Because it had 42 half-hour episodes in which to tell the story, the TV series was able to take its time, build the story, introduce the characters gradually and give the viewers a chance to get to know them, starting with young Hajime, an amateur astronomer, whose uncle, Professor Amamori, runs the observatory on Mt. Tsukuba. When his parents are killed in a suspicious blast at their home, Hajime goes to live at the observatory and is taken under the wing of Amamori's secretary, Yukino Yayoi, a pretty blonde who also works part-time at her parents' noodle shop in an outlying district of Tokyo. Unbeknownst to Hajime (and to the viewers for quite a few episodes), Yukino is actually Queen Millennia and it will be her job to confront the opposing planet when it gets near.

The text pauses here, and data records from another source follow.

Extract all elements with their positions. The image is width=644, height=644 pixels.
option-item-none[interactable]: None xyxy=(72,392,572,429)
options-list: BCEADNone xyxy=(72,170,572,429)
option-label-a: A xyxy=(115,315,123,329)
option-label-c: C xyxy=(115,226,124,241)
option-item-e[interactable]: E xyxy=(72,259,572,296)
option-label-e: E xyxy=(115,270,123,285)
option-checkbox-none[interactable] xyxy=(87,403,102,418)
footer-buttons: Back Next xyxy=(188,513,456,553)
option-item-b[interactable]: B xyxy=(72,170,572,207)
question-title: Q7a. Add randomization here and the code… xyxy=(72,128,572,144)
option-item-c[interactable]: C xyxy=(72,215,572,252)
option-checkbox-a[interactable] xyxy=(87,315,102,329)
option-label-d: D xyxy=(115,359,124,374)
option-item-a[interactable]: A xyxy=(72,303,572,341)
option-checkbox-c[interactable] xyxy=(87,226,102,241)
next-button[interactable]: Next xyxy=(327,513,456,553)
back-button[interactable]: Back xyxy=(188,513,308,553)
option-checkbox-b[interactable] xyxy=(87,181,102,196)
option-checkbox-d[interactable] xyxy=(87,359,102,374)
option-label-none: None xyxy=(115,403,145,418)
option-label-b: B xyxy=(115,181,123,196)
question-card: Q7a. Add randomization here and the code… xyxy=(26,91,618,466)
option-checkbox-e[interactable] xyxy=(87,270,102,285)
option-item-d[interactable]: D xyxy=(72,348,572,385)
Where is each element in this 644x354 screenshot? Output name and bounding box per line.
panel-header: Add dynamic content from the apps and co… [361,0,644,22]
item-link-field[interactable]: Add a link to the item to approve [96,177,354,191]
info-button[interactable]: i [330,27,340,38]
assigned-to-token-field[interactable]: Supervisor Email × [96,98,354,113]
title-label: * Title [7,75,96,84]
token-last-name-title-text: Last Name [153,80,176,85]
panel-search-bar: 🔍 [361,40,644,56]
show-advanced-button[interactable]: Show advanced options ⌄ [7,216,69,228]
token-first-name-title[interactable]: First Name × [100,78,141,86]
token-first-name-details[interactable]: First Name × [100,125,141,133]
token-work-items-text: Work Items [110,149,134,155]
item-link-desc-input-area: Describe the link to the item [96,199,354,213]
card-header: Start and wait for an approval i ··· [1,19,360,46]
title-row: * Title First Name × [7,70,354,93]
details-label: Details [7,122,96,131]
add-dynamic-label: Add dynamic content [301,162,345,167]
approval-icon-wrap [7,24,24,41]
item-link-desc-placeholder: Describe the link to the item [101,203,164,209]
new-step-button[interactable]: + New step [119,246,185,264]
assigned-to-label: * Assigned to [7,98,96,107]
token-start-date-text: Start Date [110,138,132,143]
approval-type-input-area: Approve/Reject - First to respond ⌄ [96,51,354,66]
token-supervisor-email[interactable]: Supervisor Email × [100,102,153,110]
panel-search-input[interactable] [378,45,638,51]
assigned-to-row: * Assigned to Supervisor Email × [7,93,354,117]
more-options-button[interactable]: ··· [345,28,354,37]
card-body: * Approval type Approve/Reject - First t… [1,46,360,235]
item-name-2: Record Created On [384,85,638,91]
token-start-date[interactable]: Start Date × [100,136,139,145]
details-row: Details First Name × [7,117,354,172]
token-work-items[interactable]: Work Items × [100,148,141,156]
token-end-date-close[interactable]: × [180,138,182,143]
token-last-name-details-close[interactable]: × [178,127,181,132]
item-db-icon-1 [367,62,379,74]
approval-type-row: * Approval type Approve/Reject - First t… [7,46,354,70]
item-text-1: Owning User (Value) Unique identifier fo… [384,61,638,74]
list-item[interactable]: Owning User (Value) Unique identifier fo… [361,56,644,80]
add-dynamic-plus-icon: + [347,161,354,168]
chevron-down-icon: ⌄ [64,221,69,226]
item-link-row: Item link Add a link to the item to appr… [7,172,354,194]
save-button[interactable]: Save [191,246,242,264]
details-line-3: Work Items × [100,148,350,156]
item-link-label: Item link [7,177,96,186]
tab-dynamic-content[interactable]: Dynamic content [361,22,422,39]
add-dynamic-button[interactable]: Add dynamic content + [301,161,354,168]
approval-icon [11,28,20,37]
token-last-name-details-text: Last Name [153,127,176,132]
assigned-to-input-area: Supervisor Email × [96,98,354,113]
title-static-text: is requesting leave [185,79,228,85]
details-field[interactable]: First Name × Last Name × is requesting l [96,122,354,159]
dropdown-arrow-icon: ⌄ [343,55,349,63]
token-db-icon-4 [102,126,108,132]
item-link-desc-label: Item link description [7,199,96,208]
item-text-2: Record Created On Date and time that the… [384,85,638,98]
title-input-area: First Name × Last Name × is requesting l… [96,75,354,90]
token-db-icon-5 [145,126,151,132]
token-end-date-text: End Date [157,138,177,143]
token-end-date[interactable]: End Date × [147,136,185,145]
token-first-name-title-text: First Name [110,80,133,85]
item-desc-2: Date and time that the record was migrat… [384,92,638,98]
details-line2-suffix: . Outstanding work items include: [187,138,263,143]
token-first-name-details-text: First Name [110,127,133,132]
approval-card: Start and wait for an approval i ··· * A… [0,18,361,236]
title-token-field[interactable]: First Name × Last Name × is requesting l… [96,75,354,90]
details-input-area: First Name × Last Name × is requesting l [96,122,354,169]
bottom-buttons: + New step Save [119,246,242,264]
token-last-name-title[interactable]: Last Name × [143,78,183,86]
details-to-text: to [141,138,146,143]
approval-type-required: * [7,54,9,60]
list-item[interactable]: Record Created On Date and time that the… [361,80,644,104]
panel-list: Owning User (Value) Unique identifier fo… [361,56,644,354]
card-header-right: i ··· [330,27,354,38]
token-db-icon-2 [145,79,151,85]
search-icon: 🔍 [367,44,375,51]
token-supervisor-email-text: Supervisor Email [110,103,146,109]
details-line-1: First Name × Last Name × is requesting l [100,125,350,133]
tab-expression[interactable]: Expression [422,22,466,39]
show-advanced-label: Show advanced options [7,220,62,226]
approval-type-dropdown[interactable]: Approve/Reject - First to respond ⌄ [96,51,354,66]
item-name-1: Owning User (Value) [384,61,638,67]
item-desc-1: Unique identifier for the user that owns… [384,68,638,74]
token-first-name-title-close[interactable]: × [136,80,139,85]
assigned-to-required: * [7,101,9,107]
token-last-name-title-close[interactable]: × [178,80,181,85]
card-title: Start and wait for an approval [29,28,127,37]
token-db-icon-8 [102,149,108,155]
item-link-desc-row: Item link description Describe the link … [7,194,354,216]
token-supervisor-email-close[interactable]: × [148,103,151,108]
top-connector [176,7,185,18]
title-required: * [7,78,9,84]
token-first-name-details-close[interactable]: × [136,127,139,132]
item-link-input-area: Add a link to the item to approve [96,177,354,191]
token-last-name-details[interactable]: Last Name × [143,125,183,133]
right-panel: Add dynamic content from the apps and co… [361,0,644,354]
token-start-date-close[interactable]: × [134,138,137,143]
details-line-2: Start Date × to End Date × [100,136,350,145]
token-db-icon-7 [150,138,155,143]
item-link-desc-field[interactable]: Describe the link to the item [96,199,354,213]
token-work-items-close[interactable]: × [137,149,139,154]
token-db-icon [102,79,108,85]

Although the series is set in 1999, it avoids the futuristic trappings of the movie version. Instead, the animators take great pains to present a more realistic, everyday Tokyo, with its noodle shops, elementary school activities, parkland, and sprawling waterfront. The backgrounds are beautifully painted and laden with evocative details. The series gives its characters lots of quiet, reflective moments and suitable spaces in which to indulge them. Hajime frequently flashes back to his home life, his parents and his old room. The animators convey his emotional state with an artistry clearly keyed to balancing the needs of the characters with the demands of the complex science fiction storyline. Overall, the series is filled with the kind of artistic touches that were common in Japanese animated series in the pre-digital era, particularly that golden period of the 1980s.

The series was created by Leiji Matsumoto, the pioneering manga artist/anime creator best known for "Galaxy Express 999" and "Captain Harlock" and their numerous movie/TV spin-offs. (He also designed "Space Battleship Yamato.") Interestingly, the "Queen Millennia" TV series is seemingly the most realistic production he's been involved in, at least in terms of surface details. Please note that the striped cat which appears in many Matsumoto works belongs to Yukino here and is called "Leiji."